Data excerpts
* * *

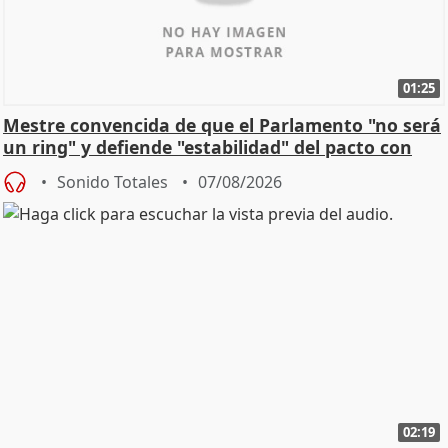
01:25
Mestre convencida de que el Parlamento "no será
un ring" y defiende "estabilidad" del pacto con
Vox
Sonido Totales
07/08/2026
02:19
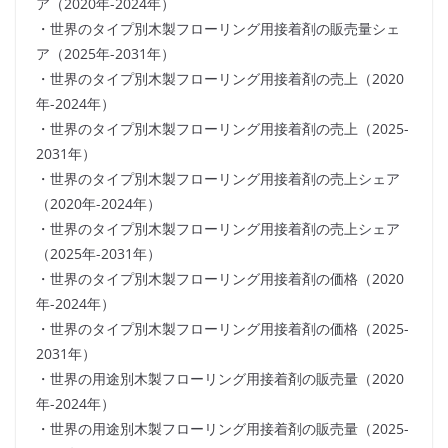
ア（2020年-2024年）
・世界のタイプ別木製フローリング用接着剤の販売量シェ
ア（2025年-2031年）
・世界のタイプ別木製フローリング用接着剤の売上（2020
年-2024年）
・世界のタイプ別木製フローリング用接着剤の売上（2025-
2031年）
・世界のタイプ別木製フローリング用接着剤の売上シェア
（2020年-2024年）
・世界のタイプ別木製フローリング用接着剤の売上シェア
（2025年-2031年）
・世界のタイプ別木製フローリング用接着剤の価格（2020
年-2024年）
・世界のタイプ別木製フローリング用接着剤の価格（2025-
2031年）
・世界の用途別木製フローリング用接着剤の販売量（2020
年-2024年）
・世界の用途別木製フローリング用接着剤の販売量（2025-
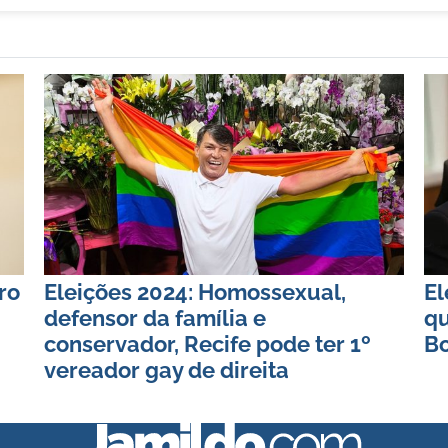
ro
Eleições 2024: Homossexual,
El
defensor da família e
qu
conservador, Recife pode ter 1º
Bo
vereador gay de direita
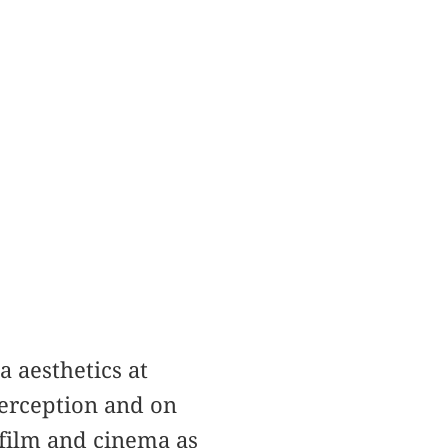
a aesthetics at
perception and on
 film and cinema as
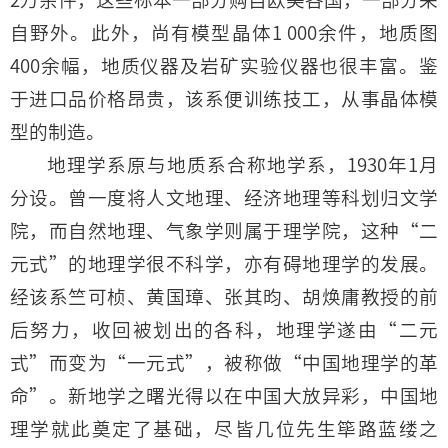
自野外。此外，尚有模型晶体1 000余件，地质图
400余幅，地质仪器及岩矿实验仪器也很丰富。鉴
于进口品价格昂贵，该系便训练技工，从事晶体模
型的制造。
地理学系原与地质系合称地学系，1930年1月
分设。曾一度将人文地理、经济地理等科划归文学
院，而自然地理、气象学则属于理学院，这种“二
元式”的地理学很不科学，亦有碍地理学的发展。
经该系竺可桢、黄国璋、张其昀、胡焕庸教授的前
后努力，收回被划出的各科，地理学遂由“二元
式”而变为“一元式”，被称做“中国地理学的革
命”。新地学之曙光得以在中国大放异彩，中国地
理学就此奠定了基础，尽皆几位先生筚路蓝缕之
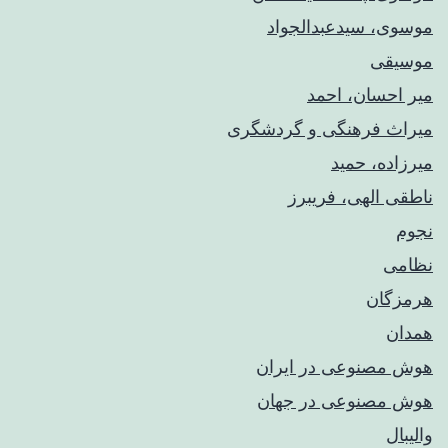
موسوی، سیدعبدالجواد
موسیقی
میر احسان، احمد
میراث فرهنگی و گردشگری
میرزاده، حمید
ناطقی الهی، فریبرز
نجوم
نظامی
هرمزگان
همدان
هوش مصنوعی در ایران
هوش مصنوعی در جهان
والیبال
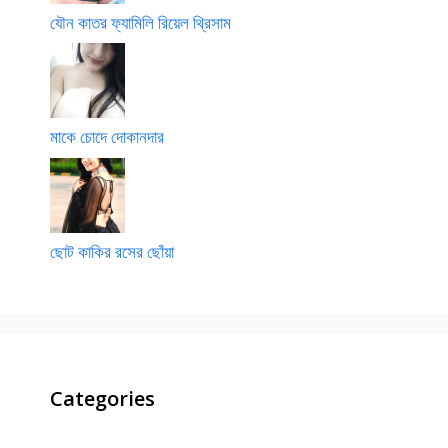
যৌন কাতর ফ্যামিলি রিয়েল থ্রিসাম
মাকে চোদে দোকানদার
ছোট কাকির রসের ছোঁয়া
Categories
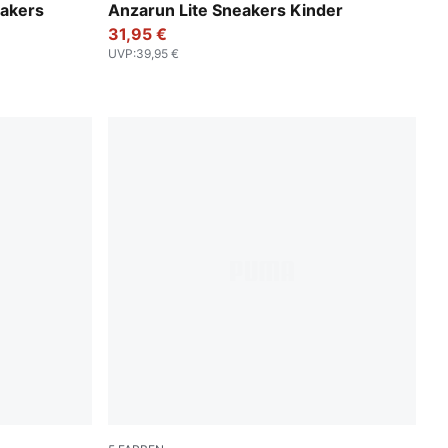
s-PUMA White
Peacoat-Puma White
eakers
Anzarun Lite Sneakers Kinder
31,95 €
UVP
:
39,95 €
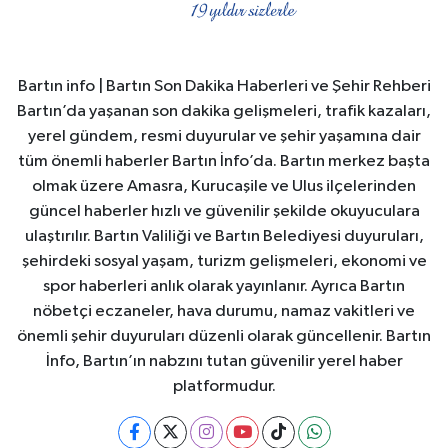
Bartın info | Bartın Son Dakika Haberleri ve Şehir Rehberi
Bartın’da yaşanan son dakika gelişmeleri, trafik kazaları,
yerel gündem, resmi duyurular ve şehir yaşamına dair
tüm önemli haberler Bartın İnfo’da. Bartın merkez başta
olmak üzere Amasra, Kurucaşile ve Ulus ilçelerinden
güncel haberler hızlı ve güvenilir şekilde okuyuculara
ulaştırılır. Bartın Valiliği ve Bartın Belediyesi duyuruları,
şehirdeki sosyal yaşam, turizm gelişmeleri, ekonomi ve
spor haberleri anlık olarak yayınlanır. Ayrıca Bartın
nöbetçi eczaneler, hava durumu, namaz vakitleri ve
önemli şehir duyuruları düzenli olarak güncellenir. Bartın
İnfo, Bartın’ın nabzını tutan güvenilir yerel haber
platformudur.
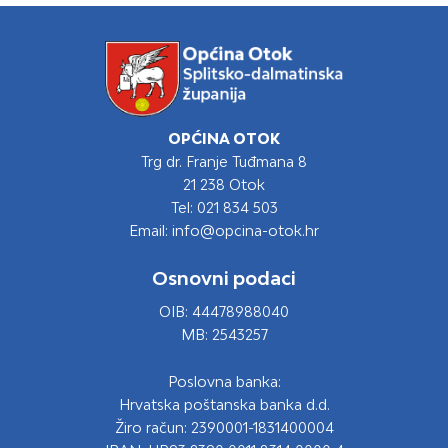
OPĆINA OTOK
Trg dr. Franje Tuđmana 8
21 238 Otok
Tel: 021 834 503
Email: info@opcina-otok.hr
Osnovni podaci
OIB: 44478988040
MB: 2543257
Poslovna banka:
Hrvatska poštanska banka d.d.
Žiro račun: 2390001-1831400004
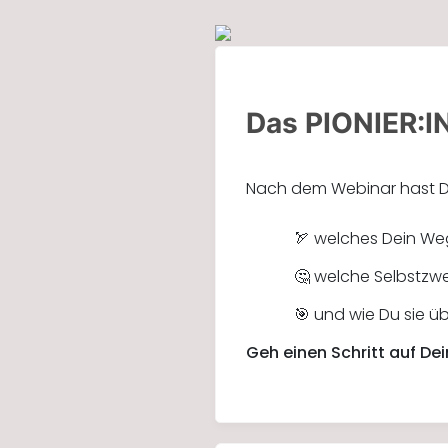
Das PIONIER:I
Nach dem Webinar hast D
🏹 welches Dein Weg 
🤔 welche Selbstzwe
🎯 und wie Du sie ü
Geh einen Schritt auf Dei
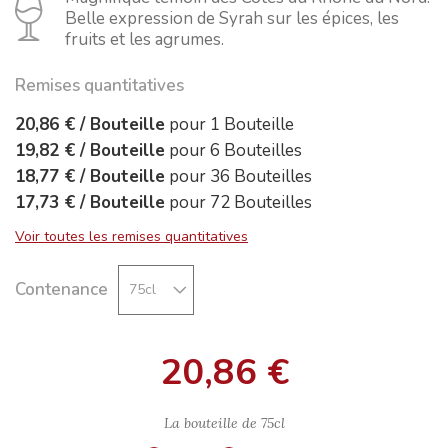
Belle expression de Syrah sur les épices, les
fruits et les agrumes.
Remises quantitatives
20,86 €
/
Bouteille
pour
1
Bouteille
19,82 €
/
Bouteille
pour
6
Bouteilles
18,77 €
/
Bouteille
pour
36
Bouteilles
17,73 €
/
Bouteille
pour
72
Bouteilles
Voir toutes les remises quantitatives
Contenance
20,86 €
La bouteille de
75cl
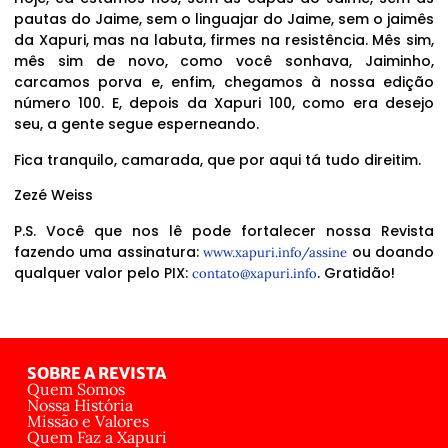
pautas do Jaime, sem o linguajar do Jaime, sem o jaimês
da Xapuri, mas na labuta, firmes na resistência. Mês sim,
mês sim de novo, como você sonhava, Jaiminho,
carcamos porva e, enfim, chegamos à nossa edição
número 100. E, depois da Xapuri 100, como era desejo
seu, a gente segue esperneando.
Fica tranquilo, camarada, que por aqui tá tudo direitim.
Zezé Weiss
P.S. Você que nos lê pode fortalecer nossa Revista
fazendo uma assinatura:
ou doando
www.xapuri.info/assine
qualquer valor pelo PIX:
. Gratidão!
contato@xapuri.info
SOBRE A REVISTA
Quem Somos
Nossa História
Missão e Valores
Quem Faz a Xapuri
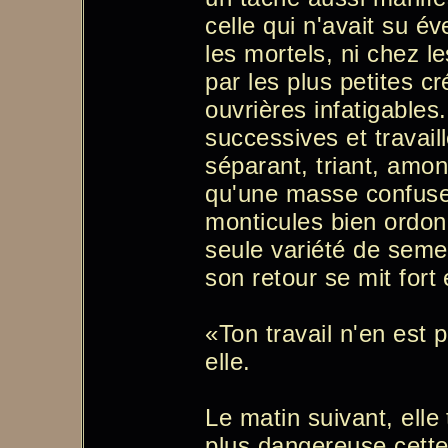
celle qui n'avait su é
les mortels, ni chez le
par les plus petites c
ouvrières infatigables
successives et travai
séparant, triant, amon
qu'une masse confuse
monticules bien ordo
seule variété de seme
son retour se mit fort 
«Ton travail n'en est 
elle.
Le matin suivant, elle
plus dangereuse cette 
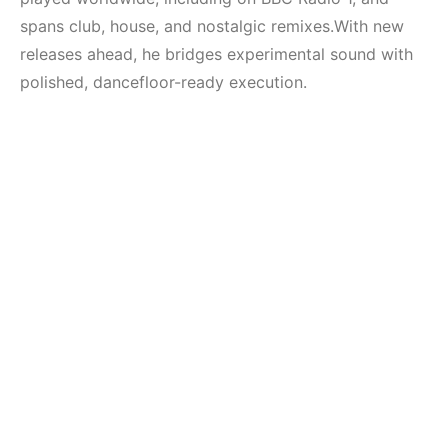
(House, Techno,
Mekanları ve
Downtempo)
Etkinlikleri 2023
spans club, house, and nostalgic remixes.With new
(Downtempo,
releases ahead, he bridges experimental sound with
HEMEN İNCELE
House, Techno)
polished, dancefloor-ready execution.
HEMEN İNCELE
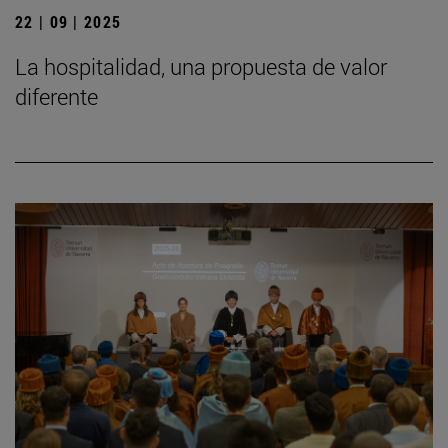
22 | 09 | 2025
La hospitalidad, una propuesta de valor
diferente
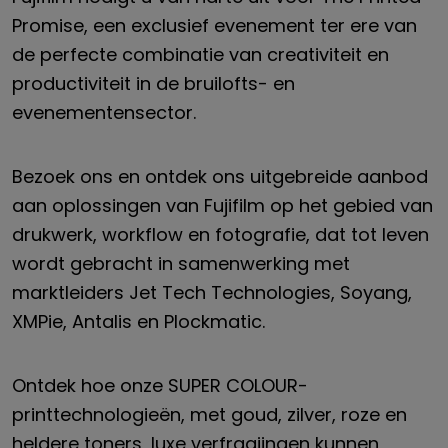
Promise, een exclusief evenement ter ere van
de perfecte combinatie van creativiteit en
productiviteit in de bruilofts- en
evenementensector.
Bezoek ons en ontdek ons uitgebreide aanbod
aan oplossingen van Fujifilm op het gebied van
drukwerk, workflow en fotografie, dat tot leven
wordt gebracht in samenwerking met
marktleiders Jet Tech Technologies, Soyang,
XMPie, Antalis en Plockmatic.
Ontdek hoe onze SUPER COLOUR-
printtechnologieën, met goud, zilver, roze en
heldere toners, luxe verfraaiingen kunnen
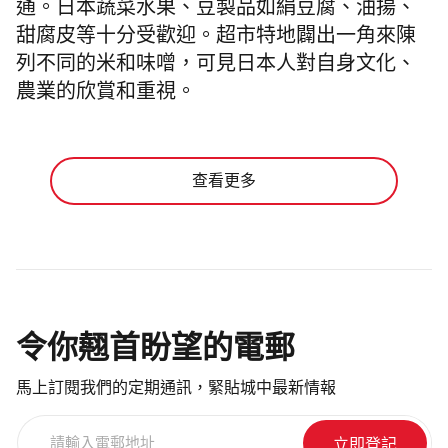
通。日本蔬菜水果、豆製品如絹豆腐、油揚、
甜腐皮等十分受歡迎。超市特地闢出一角來陳
列不同的米和味噌，可見日本人對自身文化、
農業的欣賞和重視。
查看更多
令你翹首盼望的電郵
馬上訂閱我們的定期通訊，緊貼城中最新情報
請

* * *

> **Assignment**
What you should return is the exact text of every line from the top of the entries through the line with "میر احسان، احمد", pictures removed.

> **Expected output**
01:25
Mestre convencida de que el Parlamento "no será
un ring" y defiende "estabilidad" del pacto con
Vox
Sonido Totales
07/08/2026
02:19
ア（2020年-2024年）
・世界のタイプ別木製フローリング用接着剤の販売量シェ
ア（2025年-2031年）
・世界のタイプ別木製フローリング用接着剤の売上（2020
年-2024年）
・世界のタイプ別木製フローリング用接着剤の売上（2025-
2031年）
・世界のタイプ別木製フローリング用接着剤の売上シェア
（2020年-2024年）
・世界のタイプ別木製フローリング用接着剤の売上シェア
（2025年-2031年）
・世界のタイプ別木製フローリング用接着剤の価格（2020
年-2024年）
・世界のタイプ別木製フローリング用接着剤の価格（2025-
2031年）
・世界の用途別木製フローリング用接着剤の販売量（2020
年-2024年）
・世界の用途別木製フローリング用接着剤の販売量（2025-
ro
Eleições 2024: Homossexual,
El
defensor da família e
qu
conservador, Recife pode ter 1º
Bo
vereador gay de direita
a aesthetics at
perception and on
 film and cinema as
自野外。此外，尚有模型晶体1 000余件，地质图
400余幅，地质仪器及岩矿实验仪器也很丰富。鉴
于进口品价格昂贵，该系便训练技工，从事晶体模
型的制造。
地理学系原与地质系合称地学系，1930年1月
分设。曾一度将人文地理、经济地理等科划归文学
院，而自然地理、气象学则属于理学院，这种“二
元式”的地理学很不科学，亦有碍地理学的发展。
经该系竺可桢、黄国璋、张其昀、胡焕庸教授的前
后努力，收回被划出的各科，地理学遂由“二元
式”而变为“一元式”，被称做“中国地理学的革
命”。新地学之曙光得以在中国大放异彩，中国地
理学就此奠定了基础，尽皆几位先生筚路蓝缕之
موسوی، سیدعبدالجواد
موسیقی
میر احسان، احمد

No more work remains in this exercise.